• What you are asked to do:
When a line in the listing contains the string "feature", pick it out and copy it.

##### Material provided #####

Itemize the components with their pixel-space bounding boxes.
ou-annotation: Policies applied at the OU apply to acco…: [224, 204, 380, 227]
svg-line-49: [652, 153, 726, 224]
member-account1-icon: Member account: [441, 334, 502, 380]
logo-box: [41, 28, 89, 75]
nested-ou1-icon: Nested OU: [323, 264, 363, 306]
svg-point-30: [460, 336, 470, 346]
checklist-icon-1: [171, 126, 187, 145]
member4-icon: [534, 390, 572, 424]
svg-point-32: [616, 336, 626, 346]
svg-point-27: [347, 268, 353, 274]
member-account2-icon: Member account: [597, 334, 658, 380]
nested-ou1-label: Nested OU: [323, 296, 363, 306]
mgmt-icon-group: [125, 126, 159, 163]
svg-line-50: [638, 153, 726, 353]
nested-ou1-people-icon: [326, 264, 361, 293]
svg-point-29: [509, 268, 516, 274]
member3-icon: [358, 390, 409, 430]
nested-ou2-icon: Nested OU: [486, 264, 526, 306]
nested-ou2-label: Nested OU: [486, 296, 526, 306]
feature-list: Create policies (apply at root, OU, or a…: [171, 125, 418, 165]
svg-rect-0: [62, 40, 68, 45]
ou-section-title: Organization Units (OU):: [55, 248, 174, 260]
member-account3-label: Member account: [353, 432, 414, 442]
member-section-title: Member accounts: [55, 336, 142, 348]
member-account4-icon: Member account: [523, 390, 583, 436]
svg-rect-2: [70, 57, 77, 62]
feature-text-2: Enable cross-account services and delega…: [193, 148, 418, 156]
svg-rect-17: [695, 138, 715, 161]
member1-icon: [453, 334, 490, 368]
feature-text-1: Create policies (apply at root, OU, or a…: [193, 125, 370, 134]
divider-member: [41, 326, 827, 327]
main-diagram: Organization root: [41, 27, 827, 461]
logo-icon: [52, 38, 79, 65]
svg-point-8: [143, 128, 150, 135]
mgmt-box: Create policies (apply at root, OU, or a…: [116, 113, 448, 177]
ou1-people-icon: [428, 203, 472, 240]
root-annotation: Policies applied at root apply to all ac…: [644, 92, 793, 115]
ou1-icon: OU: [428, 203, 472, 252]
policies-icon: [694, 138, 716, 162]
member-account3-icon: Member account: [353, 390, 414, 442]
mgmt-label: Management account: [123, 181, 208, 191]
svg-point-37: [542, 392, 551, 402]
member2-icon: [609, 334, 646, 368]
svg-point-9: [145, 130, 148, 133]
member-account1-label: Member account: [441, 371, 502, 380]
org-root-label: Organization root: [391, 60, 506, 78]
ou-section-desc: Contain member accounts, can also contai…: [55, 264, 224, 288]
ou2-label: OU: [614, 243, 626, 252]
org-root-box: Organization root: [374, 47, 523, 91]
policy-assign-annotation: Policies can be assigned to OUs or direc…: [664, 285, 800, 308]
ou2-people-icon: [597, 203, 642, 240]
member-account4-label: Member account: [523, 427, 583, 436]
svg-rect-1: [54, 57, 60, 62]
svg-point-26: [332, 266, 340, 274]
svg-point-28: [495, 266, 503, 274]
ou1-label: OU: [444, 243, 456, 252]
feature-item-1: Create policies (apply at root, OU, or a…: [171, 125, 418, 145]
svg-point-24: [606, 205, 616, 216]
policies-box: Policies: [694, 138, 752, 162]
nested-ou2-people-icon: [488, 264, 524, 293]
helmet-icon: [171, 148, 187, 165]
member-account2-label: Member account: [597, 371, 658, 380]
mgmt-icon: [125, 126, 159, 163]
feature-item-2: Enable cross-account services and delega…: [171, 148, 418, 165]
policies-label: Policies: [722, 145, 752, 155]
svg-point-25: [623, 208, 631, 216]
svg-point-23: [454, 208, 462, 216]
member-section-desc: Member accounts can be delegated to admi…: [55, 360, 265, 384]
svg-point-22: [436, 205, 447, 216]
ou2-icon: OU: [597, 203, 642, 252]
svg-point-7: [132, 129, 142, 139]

#####

• Result for this task:
feature-list: Create policies (apply at root, OU, or a…: [171, 125, 418, 165]
feature-text-2: Enable cross-account services and delega…: [193, 148, 418, 156]
feature-text-1: Create policies (apply at root, OU, or a…: [193, 125, 370, 134]
feature-item-1: Create policies (apply at root, OU, or a…: [171, 125, 418, 145]
feature-item-2: Enable cross-account services and delega…: [171, 148, 418, 165]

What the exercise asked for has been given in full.